Existe ainda a mobilização pelas pessoas que frequentam a universidade, seja por meio de coletivos seja por Comissões Anti-Opressão (CAO) organizadas pelos estudantes. Não há uma entidade ou associação voltada especificamente para esse tipo de conduta abusiva na USPa, o que dificulta as denúncias e o acolhimento necessários para as vítimas, além da falta de procedimentos de fácil acesso e devidamente organizados. “Nós precisamos ter uma mudança regimental, na estrutura da universidade.A Rede Não Cala é um movimento social e coletivo feminista, não um órgão da universidade”. 

A hierarquia rígida do ambiente acadêmico, para a presidenta da Adusp, agrava a situação ao beneficiar assediadores em posições mais elevadas. “Os recorrentes casos de assédio na USP estão relacionados, em grande medida, à cultura oligárquica e antidemocrática existente na instituição, mantida por suas estruturas de poder”. Desse modo, as situações de condutas abusivas se configuram de diversas formas e isso fica evidente pelo relato das vítimas.

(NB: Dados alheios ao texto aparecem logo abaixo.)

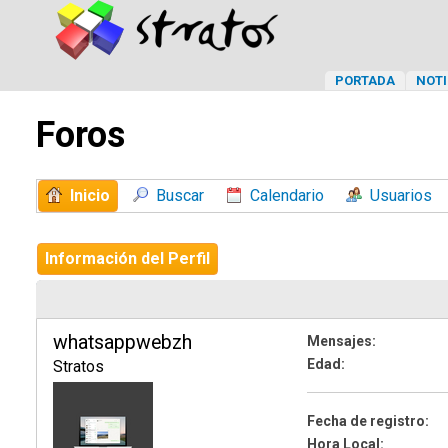
PORTADA
NOTI
Foros
Inicio
Buscar
Calendario
Usuarios
Información del Perfil
whatsappwebzh
Mensajes:
Edad:
Stratos
Fecha de registro:
Hora Local:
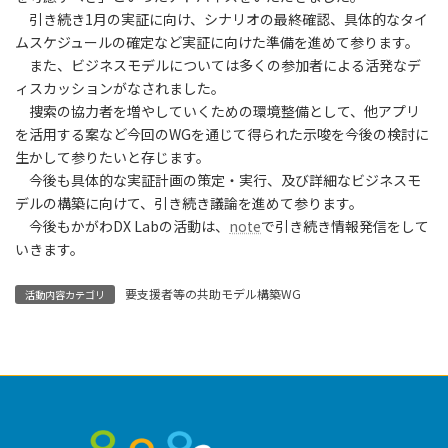
引き続き1月の実証に向け、シナリオの最終確認、具体的なタイ
ムスケジュールの確定など実証に向けた準備を進めて参ります。
また、ビジネスモデルについては多くの参加者による活発なデ
ィスカッションがなされました。
捜索の協力者を増やしていくための環境整備として、他アプリ
を活用する案など今回のWGを通じて得られた示唆を今後の検討に
生かして参りたいと存じます。
今後も具体的な実証計画の策定・実行、及び詳細なビジネスモ
デルの構築に向けて、引き続き議論を進めて参ります。
今後もかがわDX Labの活動は、
note
で引き続き情報発信をして
いきます。
要支援者等の共助モデル構築WG
活動内容カテゴリ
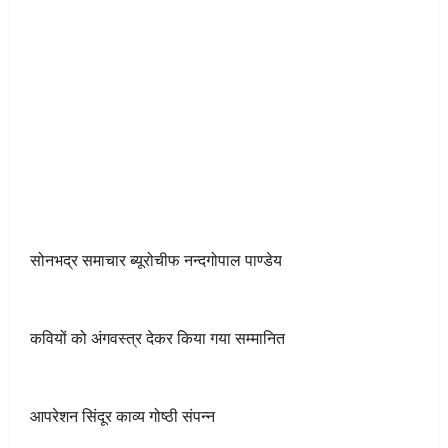
सोनभद्र समाचार ब्यूरोचीफ नन्दगोपाल पाण्डेय
कवियों को अंगवस्त्र देकर किया गया सम्मानित
आपरेशन सिंदूर काव्य गोष्ठी संपन्न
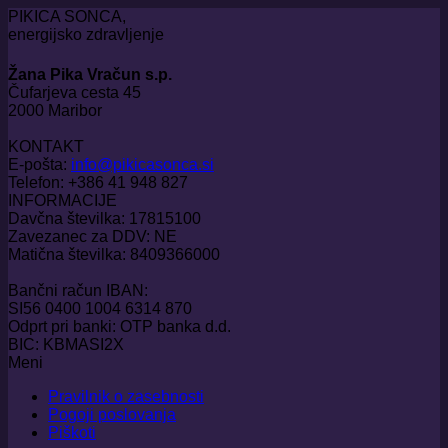
PIKICA SONCA,
energijsko zdravljenje
Žana Pika Vračun s.p.
Čufarjeva cesta 45
2000 Maribor
KONTAKT
E-pošta:
info@pikicasonca.si
Telefon: +386 41 948 827
INFORMACIJE
Davčna številka: 17815100
Zavezanec za DDV: NE
Matična številka: 8409366000
Bančni račun IBAN:
SI56 0400 1004 6314 870
Odprt pri banki: OTP banka d.d.
BIC: KBMASI2X
Meni
Pravilnik o zasebnosti
Pogoji poslovanja
Piškoti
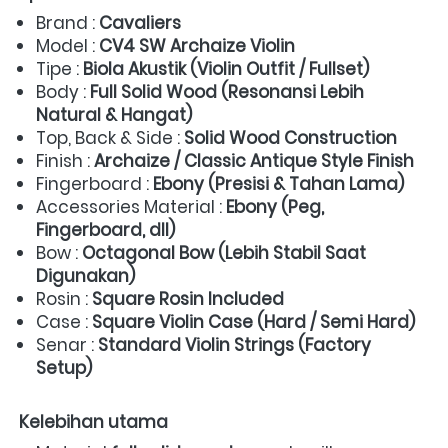
Brand : 
Cavaliers
Model : 
CV4 SW Archaize Violin
Tipe : 
Biola Akustik (Violin Outfit / Fullset)
Body : 
Full Solid Wood (Resonansi Lebih 
Natural & Hangat)
Top, Back & Side : 
Solid Wood Construction
Finish : 
Archaize / Classic Antique Style Finish
Fingerboard : 
Ebony (Presisi & Tahan Lama)
Accessories Material : 
Ebony (Peg, 
Fingerboard, dll)
Bow : 
Octagonal Bow (Lebih Stabil Saat 
Digunakan)
Rosin : 
Square Rosin Included
Case : 
Square Violin Case (Hard / Semi Hard)
Senar : 
Standard Violin Strings (Factory 
Setup)
Kelebihan utama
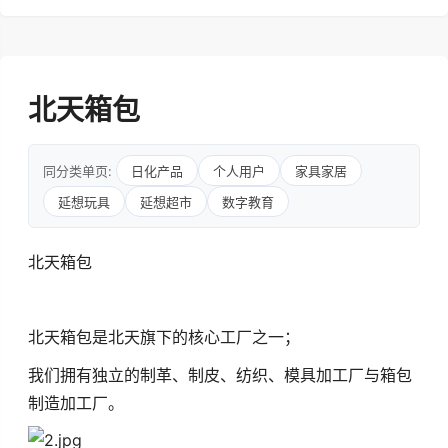
北天箱包
同分类单页:
日化产品
个人用户
家具家居
延想玩具
延想超市
数字教育
北天箱包
北天箱包是北天旗下的核心工厂之一；
我们拥有独立的制革、制皮、纺织、模具加工厂与箱包
制造加工厂。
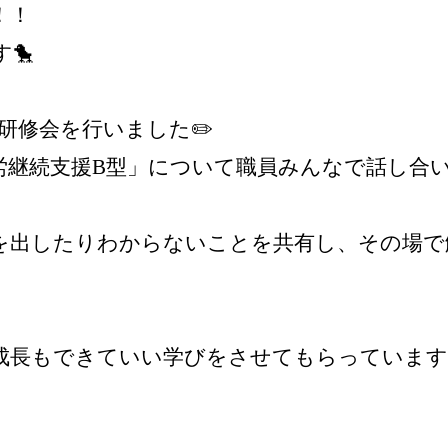
！！
🐤
研修会を行いました✏️
労継続支援B型」について職員みんなで話し合
を出したりわからないことを共有し、その場で
長もできていい学びをさせてもらっています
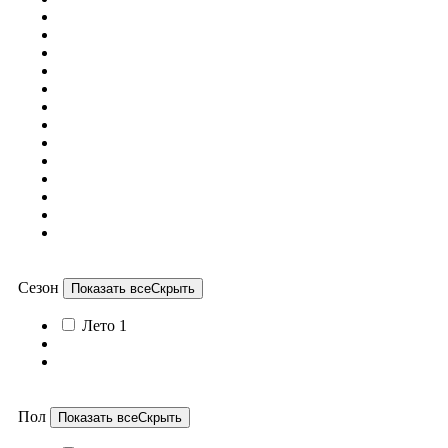
Сезон
Показать все
Скрыть
Лето
1
Пол
Показать все
Скрыть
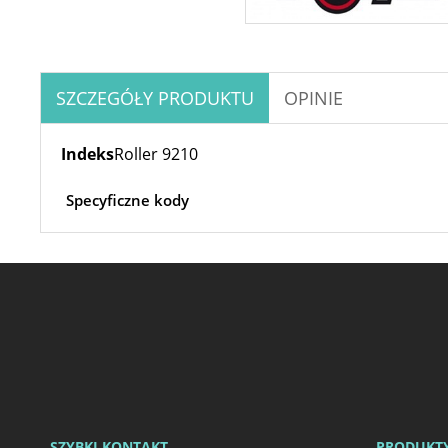
SZCZEGÓŁY PRODUKTU
OPINIE
Indeks
Roller 9210
Specyficzne kody
SZYBKI KONTAKT
PRODUKT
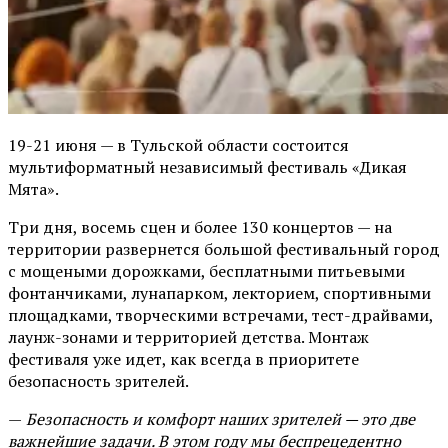
19-21 июня — в Тульской области состоится
мультиформатный независимый фестиваль «Дикая
Мята».
Три дня, восемь сцен и более 130 концертов — на
территории развернется большой фестивальный город
с мощеными дорожками, бесплатными питьевыми
фонтанчиками, лунапарком, лекторием, спортивными
площадками, творческими встречами, тест-драйвами,
лаунж-зонами и территорией детства. Монтаж
фестиваля уже идет, как всегда в приоритете
безопасность зрителей.
—
Безопасность и комфорт наших зрителей — это две
важнейшие задачи. В этом году мы беспрецедентно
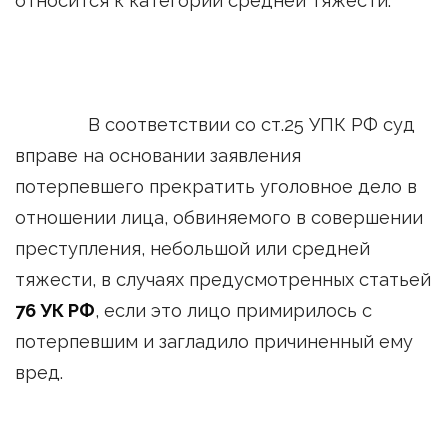
относится к категории средней тяжести.
В соответствии со ст.25 УПК РФ суд
вправе на основании заявления
потерпевшего прекратить уголовное дело в
отношении лица, обвиняемого в совершении
преступления, небольшой или средней
тяжести, в случаях предусмотренных статьей
76 УК РФ
, если это лицо примирилось с
потерпевшим и загладило причиненный ему
вред.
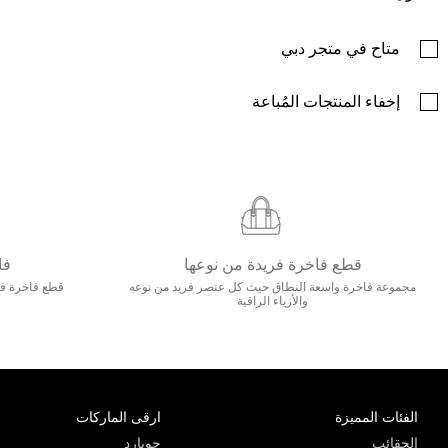
متاح في متجر دبي
إخفاء المنتجات المُباعة
قطع فاخرة فريدة من نوعها
فا
مجموعة فاخرة واسعة النطاق حيث كل عنصر فريد من نوعه
قطع فاخرة فاخ
والأزياء الراقية
الفئات المميزة
ارقى الماركات
الحقائب
جويارد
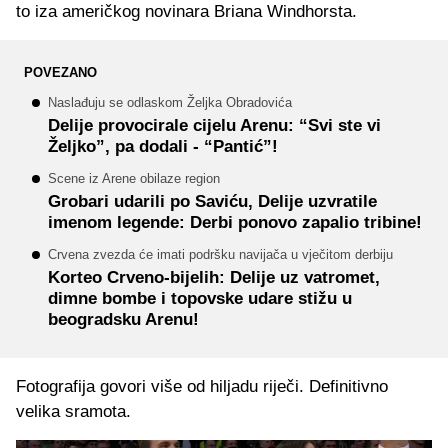
to iza američkog novinara Briana Windhorsta.
POVEZANO
Naslađuju se odlaskom Željka Obradovića
Delije provocirale cijelu Arenu: “Svi ste vi
Željko”, pa dodali - “Pantić”!
Scene iz Arene obilaze region
Grobari udarili po Saviću, Delije uzvratile
imenom legende: Derbi ponovo zapalio tribine!
Crvena zvezda će imati podršku navijača u vječitom derbiju
Korteo Crveno-bijelih: Delije uz vatromet,
dimne bombe i topovske udare stižu u
beogradsku Arenu!
Fotografija govori više od hiljadu riječi. Definitivno
velika sramota.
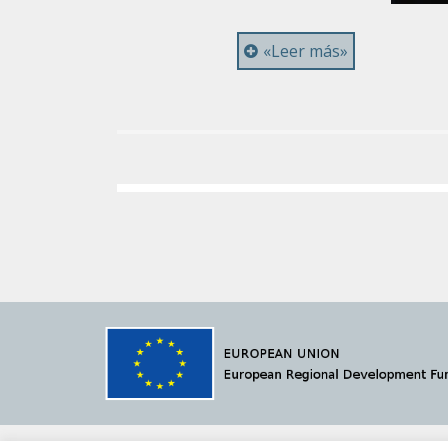
«Leer más»
© 2021 Megavatio Proyectos S.L.
MVSCADA
·
Av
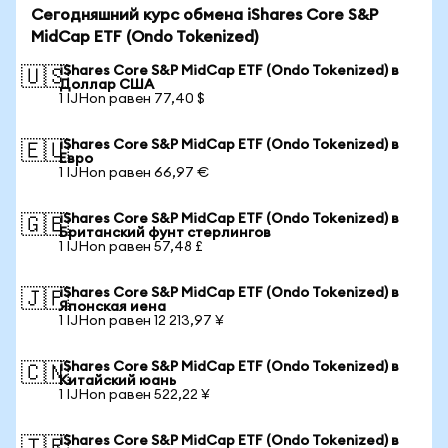
Сегодняшний курс обмена iShares Core S&P
MidCap ETF (Ondo Tokenized)
iShares Core S&P MidCap ETF (Ondo Tokenized) в
🇺🇸
Доллар США
1 IJHon равен 77,40 $
iShares Core S&P MidCap ETF (Ondo Tokenized) в
🇪🇺
Евро
1 IJHon равен 66,97 €
iShares Core S&P MidCap ETF (Ondo Tokenized) в
🇬🇧
Британский фунт стерлингов
1 IJHon равен 57,48 £
iShares Core S&P MidCap ETF (Ondo Tokenized) в
🇯🇵
Японская иена
1 IJHon равен 12 213,97 ¥
iShares Core S&P MidCap ETF (Ondo Tokenized) в
🇨🇳
Китайский юань
1 IJHon равен 522,22 ¥
iShares Core S&P MidCap ETF (Ondo Tokenized) в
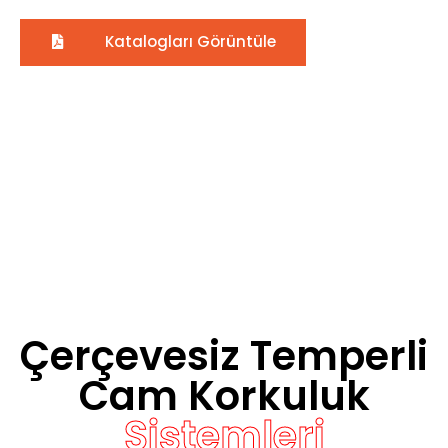
Katalogları Görüntüle
Çerçevesiz Temperli
Cam Korkuluk
Sistemleri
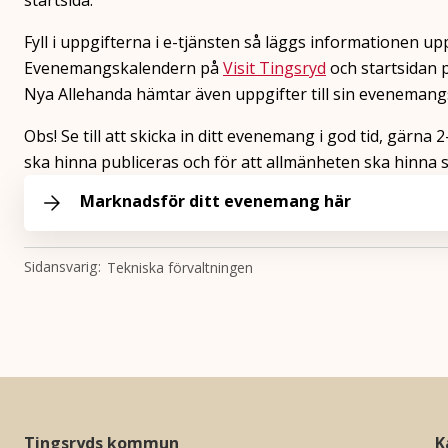
Fyll i uppgifterna i e-tjänsten så läggs informationen
Evenemangskalendern på
Visit Tingsryd
och startsidan
Nya Allehanda hämtar även uppgifter till sin evenemangs
Obs! Se till att skicka in ditt evenemang i god tid, gärna
ska hinna publiceras och för att allmänheten ska hinn
Marknadsför ditt evenemang här
Sidansvarig
Tekniska förvaltningen
Tingsryds kommun
K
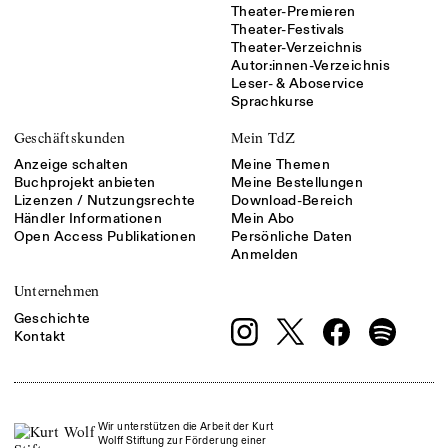
Theater-Premieren
Theater-Festivals
Theater-Verzeichnis
Autor:innen-Verzeichnis
Leser- & Aboservice
Sprachkurse
Geschäftskunden
Mein TdZ
Anzeige schalten
Meine Themen
Buchprojekt anbieten
Meine Bestellungen
Lizenzen / Nutzungsrechte
Download-Bereich
Händler Informationen
Mein Abo
Open Access Publikationen
Persönliche Daten
Anmelden
Unternehmen
Geschichte
Kontakt
Wir unterstützen die Arbeit der Kurt
Wolff Stiftung zur Förderung einer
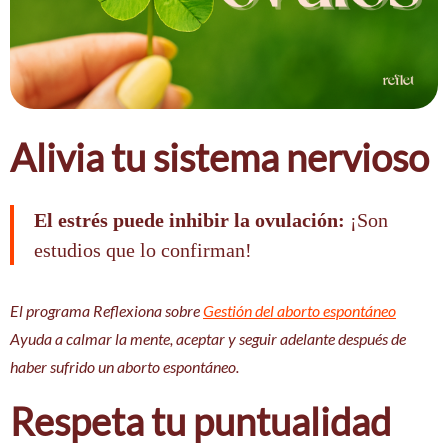
Alivia tu sistema nervioso
El estrés puede inhibir la ovulación:
¡Son
estudios que lo confirman!
El programa Reflexiona sobre
Gestión del aborto espontáneo
Ayuda a calmar la mente, aceptar y seguir adelante después de
haber sufrido un aborto espontáneo.
Respeta tu puntualidad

“Acessei a biblioteca da Química como aluna de pós-graduação e, em certo momento, o professor se aproximou pelas minhas costas e eu fiquei ‘encurralada’ entre ele e a estante”, contou Mariana*. Outra vítima relatou ter sido assediada três vezes durante a graduação e a pós-graduação. “A própria guarda universitária passa encarando as alunas pelas ruas da USP. Falta uma política de educação coletiva, sem distinções de cargos, e punição para os poderosos que assediam mulheres em posições hierárquicas inferiores”, relata a jovem. 

Michele Schultz, presidenta da Adusp, reconhece que a universidade ainda está muito longe de ser um local seguro em relação a assédios. “Não possui bons mecanismos, diria até que inexistem.”, explica Schultz. 

Procurada sobre a falta de um canal institucional voltado para o combate ao assédio, a PRIP afirmou: “A USP tem, desde  2020, dois documentos que organizam um protocolo para atendimento de casos de violência de gênero. Duas instâncias são recomendadas: a primeira, de acolhimento, é realizada no âmbito das unidades, e a segunda de apuração de responsabilidade no âmbito da universidade”. Contudo, para a presidenta da Adusp, a falta de um protocolo unificado dificulta o processo de denúncias e punições, além da falta de garantia de que as investigações serão levadas a sério e adiante.